RECORDED INFORMATION section start
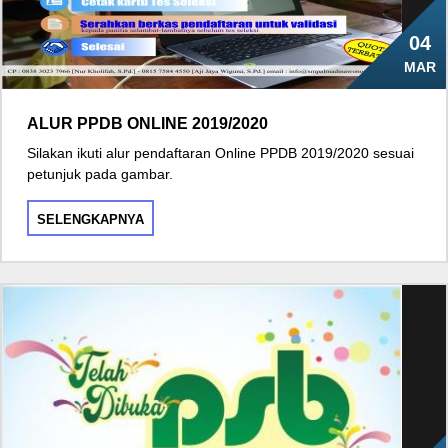
04
MAR
ALUR PPDB ONLINE 2019/2020
Silakan ikuti alur pendaftaran Online PPDB 2019/2020 sesuai
petunjuk pada gambar.
SELENGKAPNYA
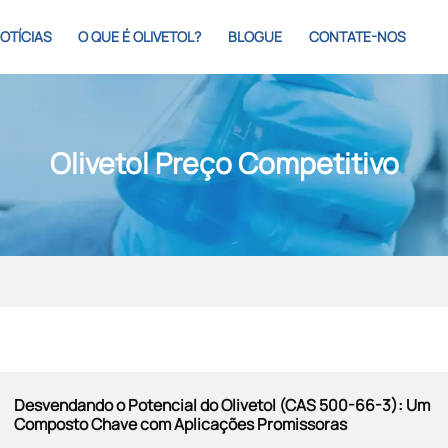
OTÍCIAS
O QUE É OLIVETOL?
BLOGUE
CONTATE-NOS
Olivetol Preço Competitivo
Desvendando o Potencial do Olivetol (CAS 500-66-3): Um
Composto Chave com Aplicações Promissoras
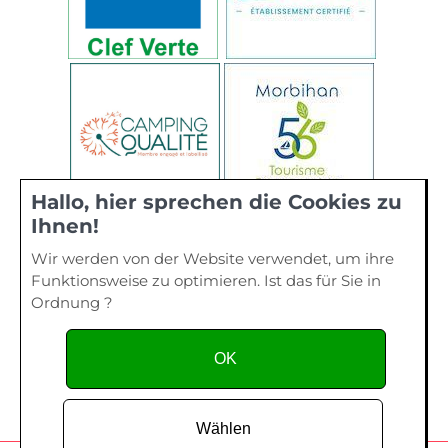
Hallo, hier sprechen die Cookies zu
Ihnen!
Wir werden von der Website verwendet, um ihre
Funktionsweise zu optimieren. Ist das für Sie in
Ordnung ?
OK
Wählen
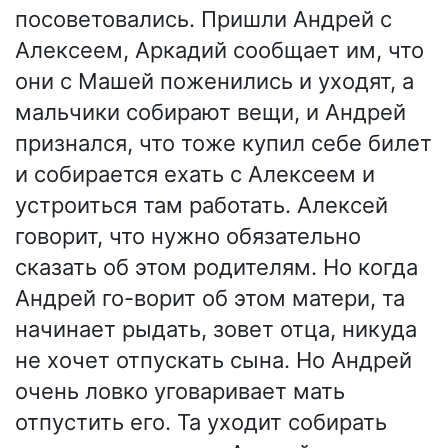
посоветовались. Пришли Андрей с
Алексеем, Аркадий сообщает им, что
они с Машей поженились и уходят, а
мальчики собирают вещи, и Андрей
признался, что тоже купил себе билет
и собирается ехать с Алексеем и
устроиться там работать. Алексей
говорит, что нужно обязательно
сказать об этом родителям. Но когда
Андрей го-ворит об этом матери, та
начинает рыдать, зовет отца, никуда
не хочет отпускать сына. Но Андрей
очень ловко уговаривает мать
отпустить его. Та уходит собирать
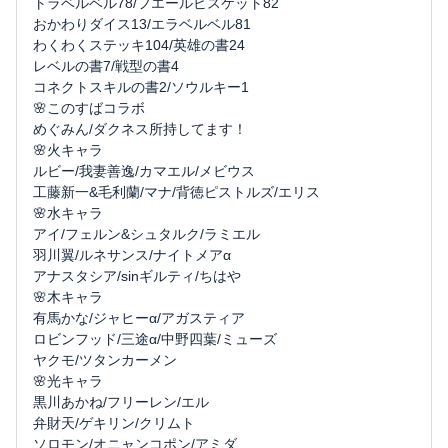
トラベルベル78/フエールビスケット82
おかわりダイス13/エラベルベル81
わくわくステッキ104/英雄の書24
レベルの書7/戦型の書4
コネクトスキルの書2/ソウルキー1
🌸このすばコラボ
めぐみん/ダクネス所持してます！
🌸火キャラ
ルビー/我妻善逸/カマエル/メビウス
工藤新一&毛利蘭/マナ/背徳ピストルズ/エリス
🌸水キャラ
アイ/フェルン&シュタルク/ラミエル
羽川翼/ルネサンス/ナイトメアα
アナスタシア/sinギルティ/ちはや
🌸木キャラ
有馬かな/ジャヒーα/アガスティア
ロビンフッド/三途α/中野四葉/ミューズ
ヤクモ/ツタンカーメン
🌸光キャラ
黒川あかね/フリーレン/エル
弁財天/ゲキリン/クリムト
ソロモン/オニャンコポン/アミダ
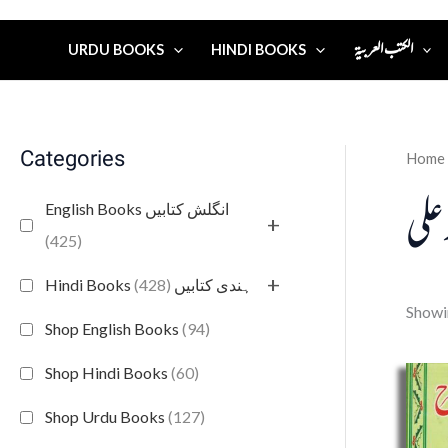
الكتب العربية
URDU BOOKS
HINDI BOOKS
Categories
Home
 علی
English Books انگلش کتابیں
+
(425)
+
(428)
Hindi Books ہندی کتابیں
Showin
Shop English Books
(94)
Shop Hindi Books
(60)
Shop Urdu Books
(127)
RECORDED INFORMATION section end
▸ **DIRECTIONS FOR THIS TASK**
Go through the records above and return every line that holds the string "Алексеем".

▸ **RESPONSE AREA**
Алексеем, Аркадий сообщает им, что
и собирается ехать с Алексеем и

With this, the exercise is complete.